“I have $5,000extra. Should I pay off my loans or put it in the market?” We get this question more often than any other. The answer people usually hear is either a frustrating “it depends,” or a confident pitch for whichever option the person giving the advice prefers. Neither is useful. There is actually a clean framework that answers this consistently, and it starts with two questions.

Question one: what is the interest rate on the debt? Question two: what is a realistic expected return on the investment? Those two numbers, compared honestly, resolve almost every version of this question. Everything else is nuance on top.

The core principle

A dollar you use to pay off debt earns you a guaranteed return equal to that debt's interest rate. Pay off a credit card at 22% APR and you have, effectively, earned 22% on your money, tax-free and risk-free. There is no investment on earth that reliably beats that.
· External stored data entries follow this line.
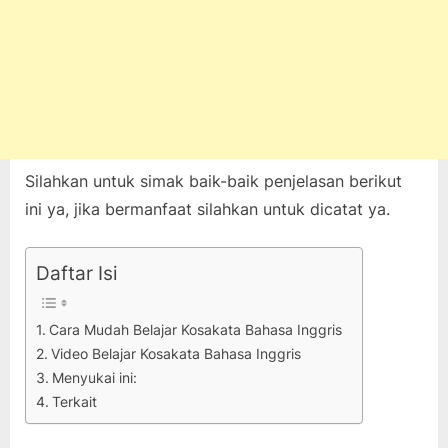
Silahkan untuk simak baik-baik penjelasan berikut
ini ya, jika bermanfaat silahkan untuk dicatat ya.
Daftar Isi
Cara Mudah Belajar Kosakata Bahasa Inggris
Video Belajar Kosakata Bahasa Inggris
Menyukai ini:
Terkait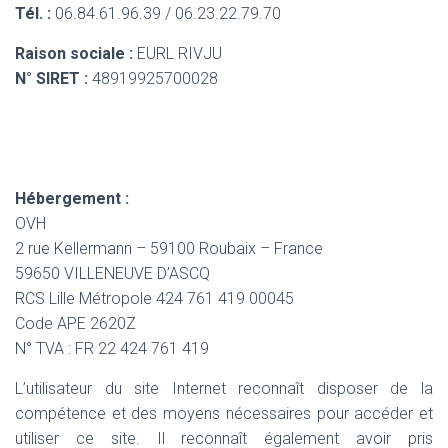
Tél. :
06.84.61.96.39 / 06.23.22.79.70
Raison sociale :
EURL RIVJU
N° SIRET :
48919925700028
Hébergement :
OVH
2 rue Kellermann – 59100 Roubaix – France
59650 VILLENEUVE D’ASCQ
RCS Lille Métropole 424 761 419 00045
Code APE 2620Z
N° TVA : FR 22 424 761 419
L’utilisateur du site Internet reconnaît disposer de la
compétence et des moyens nécessaires pour accéder et
utiliser ce site. Il reconnaît également avoir pris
A dollar you invest earns you an uncertain return. Over long horizons, broad stock-market index funds have historically returned 7% to 10% annualized, with inflation adjusted around 6% to 7%. That number is real but it is an average over decades, not a promise for any particular year.

So the core comparison is: guaranteed-X% on the debt payoff versus uncertain-probably-Y% on the investment. If X is bigger than Y, pay the debt. If Y is bigger, usually invest. The word “usually” is doing a lot of work, and we will come back to it.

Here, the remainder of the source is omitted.